Giant has reported a 5.4% fall in first half revenue when compared to the same period last year, down to NT$42.6 billion (£1.32 billion).
Product sales in Europe were down 12% for the period, with American sales falling by 44%.
The company says that strong sales in China helped after seeing a 70% sales increase in the market, mostly driven by a growing interest in performance cycling.
First-half e-bike sales provided 35% of the Giant group’s revenues in the period, up 6.6% from the 2022.
With innovation of technology and diversity of product development, Giant expects e-cargo and e-mobility to create new trends and expand the cycling population to drive e-bike growth momentum.
Due to the impact from European and North American markets of reducing inventories, gross margin decreased to 21.3% at pre pandemic level.
Net profit before tax came in at NT$3.35 billion (£82.7 million), a decline of 32.9% year on year due to lower gross margin as well as higher interest expenses in non-operating expenses.
Net profit after tax came in at NT$2.02billion (£49.8 million), a decline of 44.3% YoY.

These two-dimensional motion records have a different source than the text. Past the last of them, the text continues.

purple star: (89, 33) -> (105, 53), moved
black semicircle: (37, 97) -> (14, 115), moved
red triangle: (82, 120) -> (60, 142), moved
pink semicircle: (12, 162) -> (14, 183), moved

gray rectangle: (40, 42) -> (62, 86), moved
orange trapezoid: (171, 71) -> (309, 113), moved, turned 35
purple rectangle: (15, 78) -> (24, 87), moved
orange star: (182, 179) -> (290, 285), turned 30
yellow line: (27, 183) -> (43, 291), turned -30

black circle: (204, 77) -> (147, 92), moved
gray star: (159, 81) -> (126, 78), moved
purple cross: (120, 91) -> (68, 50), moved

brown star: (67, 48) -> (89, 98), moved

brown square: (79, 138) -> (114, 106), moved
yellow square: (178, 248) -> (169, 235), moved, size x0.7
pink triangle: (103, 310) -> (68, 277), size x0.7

First half tax expenses increased due to the increase in undistributed earnings and less tax benefits.
First half earnings per share was at NT$5.15 (£0.12).

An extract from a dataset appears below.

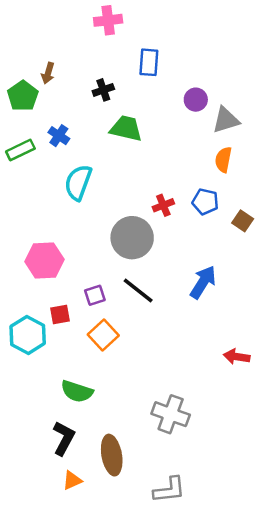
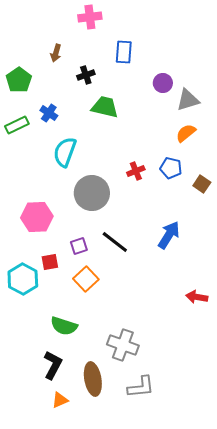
brown arrow: (48, 73) -> (56, 53), moved
orange semicircle: (223, 160) -> (186, 133), turned 40
gray circle: (132, 238) -> (92, 193), moved
gray cross: (171, 414) -> (123, 345), moved
gray L-shape: (169, 490) -> (141, 387), moved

In a press release issued earlier this week, a spokesperson for Giant said: “Considering the global economy situation, as well as the current market is undergoing inventories adjustments, this year would be a year to adjust production, sales and supply back to normal, and it is also a test of the company’s operating capabilities.
“Giant Group has been cultivating its production, brand and channel advantages for a long time.
“In the long run, people’s awareness of ESG and health has greatly increased, and governments around the world are actively building a friendly cycling environment. The bicycle industry is still full of unlimited business opportunities.”